Pull out all lines from the listing below in which the word "pumps" appears.
###
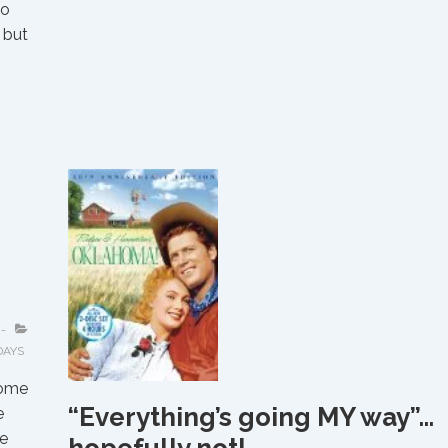
ho
 but
s
DAYS
some
“Everything’s going MY way”…
e
e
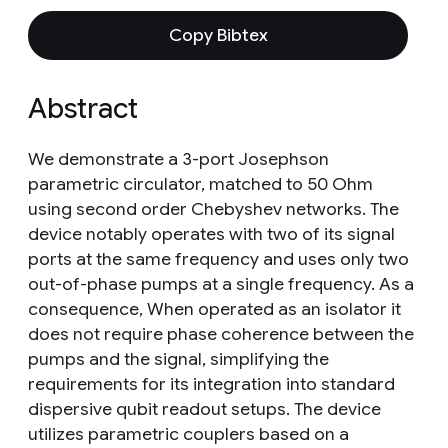
Copy Bibtex
Abstract
We demonstrate a 3-port Josephson
parametric circulator, matched to 50 Ohm
using second order Chebyshev networks. The
device notably operates with two of its signal
ports at the same frequency and uses only two
out-of-phase pumps at a single frequency. As a
consequence, When operated as an isolator it
does not require phase coherence between the
pumps and the signal, simplifying the
requirements for its integration into standard
dispersive qubit readout setups. The device
utilizes parametric couplers based on a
###
*REPLY:*
out-of-phase pumps at a single frequency. As a
pumps and the signal, simplifying the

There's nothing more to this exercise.